MF : En fermant les yeux, j’ai envie de l’entendre dire la chanson C’est parce que (je t’aime). J’y arrive presque sur ce fragment :

« J'en ai vu, comme nous, qui allaient à pas lents
Et portaient leur amour comme on porte un enfant
J'en ai vu, comme nous, qui allaient à pas lents
Et tombaient à genoux, dans le soir finissant
Je les ai retrouvés, furieux et combattants
Comme deux loups blessés, que sont-ils maintenant »

Quel est le lien entre ces deux artistes, Brel et Barbara ? Artiste total, exprimant le sacrifice dans chaque interprétation qui renouvèle la chanson, osant tel un funambule perdant l’équilibre par moment sur la corde raide flirter avec le ridicule, sans aucune réserve, … livrant leur âme en psalmodie propre ?

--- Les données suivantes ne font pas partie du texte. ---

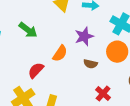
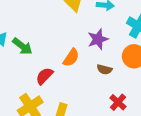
green arrow: (28, 30) -> (22, 46), moved

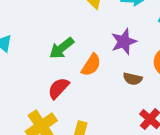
green arrow: (22, 46) -> (62, 48), moved, turned 105

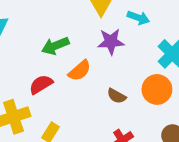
purple star: (124, 42) -> (111, 42), moved

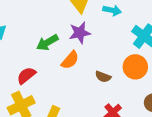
purple star: (111, 42) -> (80, 33), moved
red semicircle: (41, 84) -> (26, 75), moved

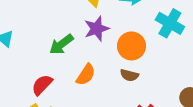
orange semicircle: (70, 60) -> (86, 75), moved
orange circle: (135, 67) -> (131, 46), moved

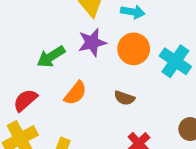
cyan cross: (170, 23) -> (175, 61), moved
orange circle: (131, 46) -> (134, 49), moved

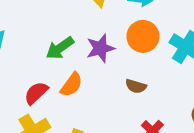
purple star: (92, 42) -> (100, 48), moved
orange semicircle: (75, 93) -> (71, 85), moved

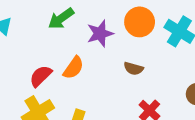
green arrow: (60, 48) -> (61, 18), moved

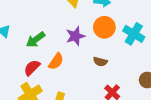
green arrow: (61, 18) -> (36, 40), moved

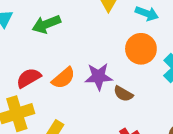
purple star: (75, 36) -> (99, 77), moved
green arrow: (36, 40) -> (46, 24), moved

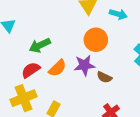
green arrow: (46, 24) -> (40, 45), moved
orange circle: (141, 49) -> (96, 40), moved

MC : Effectivement tous ces points communs sont justes. Les deux sont allés très loin certes, et ils y sont allés en partant de vraiment pas grand-chose. Ils ont commencé sur un simple « on y va, on bouffera, on bouffera pas… On y va. » et ils ont développé deux personnalités qu’ils ont révélées sur scène dans une cohérence totale. Ils ne furent pas égaux tout de suite car Brel avait de l’avance, elle le chante avant de se chanter. Des choses communes ont nourri une amitié. Il y a une complicité qui s’est établie, une correspondance, une fraternité. Mon travail est séparé de leur personne, je ne cherche pas les anecdotes. Je ne suis ni fan, ni spécialiste de Brel ou Barbara. Il y a plein de choses que je ne connais pas. Je cherche juste à faire corps avec leurs chansons ; et leurs histoires et leurs questions communes.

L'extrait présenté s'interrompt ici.